A breakthrough study of nearly 800 gay male couples found that antiretroviral drugs stop the transmission of HIV from an infected partner to an uninfected partner – even during unprotected sex.
European researchers found no cases of HIV virus transmission during the eight-year prospective observational study of 782 different couples, meaning one partner was HIV positive and the other was HIV negative. The couples did not use condoms.
The researchers concluded that, with the drugs, the HIV virus, which leads to AIDS, could not be passed on through unprotected sex.
“Our findings provide conclusive evidence for gay men that the risk of HIV transmission with suppressive ART [antiretroviral drugs] is zero,” said Alison Rodger, according to Reuters.
Rodger, a professor at University College London who co-led the research, called the findings a “powerful message” that could help end the HIV pandemic by preventing HIV transmission among high-risk populations.

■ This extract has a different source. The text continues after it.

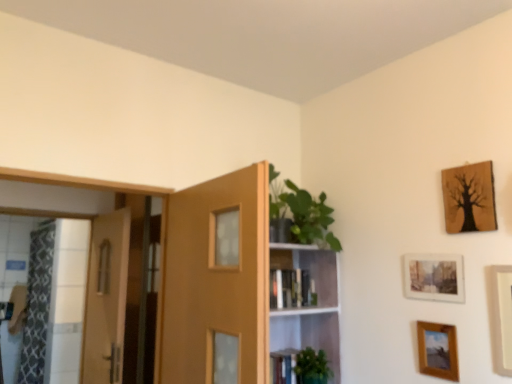 This screenshot has height=384, width=512. I want to click on wooden tree art at upper right, the first picture frame in the top-to-bottom sequence, so click(x=469, y=198).

What do you see at coordinates (106, 298) in the screenshot? The width and height of the screenshot is (512, 384). I see `wooden door at left, marked as the 1th door in a back-to-front arrangement` at bounding box center [106, 298].

The image size is (512, 384). What do you see at coordinates (142, 288) in the screenshot?
I see `clear glass screen door at left` at bounding box center [142, 288].

Where is `wooden picture frame at lower right, positioned as the 4th picture frame in top-to-bottom order`? This screenshot has width=512, height=384. wooden picture frame at lower right, positioned as the 4th picture frame in top-to-bottom order is located at coordinates (438, 350).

Since the 1980s, more than 77 million people have contracted the HIV virus and nearly half of those have died of AIDS, according to Reuters.
The National Institute for Health Research funded the study published Thursday in The Lancet medical journal.
What is ART?
ART therapy is a combination of drugs combined in a pill that prevents the HIV virus from replicating itself in the body, according to News Medical.
The medication doesn’t cure HIV but it can reduce the viral load in the body making it undetectable.
Did any of the study participants get HIV?
Fifteen new HIV infections occurred among the study participants.
But none of the screened viruses in the newly infected partner was genetically linked to the virus that infected their main partners.
What did other experts say?
The study “adds to the clear and consistent evidence” that ART therapy suppresses the virus and blocks its transmission, Rachel Baggaley, the World Health Organization’s coordinator for HIV prevention and testing, told the outlet.
“Increasing access to HIV testing (and) ART … remains critical for individuals and is central to the HIV public health response,” Baggaley added.
Dr. Ford Hickson from the London School of Hygiene and Tropical Medicine told News Medical that the study proves patients who suppress their HIV through ART “cannot pass their virus to other people during sex, whatever kind of sex they have.”
The researchers estimated that ART therapy prevented 472 HIV transmissions during the study.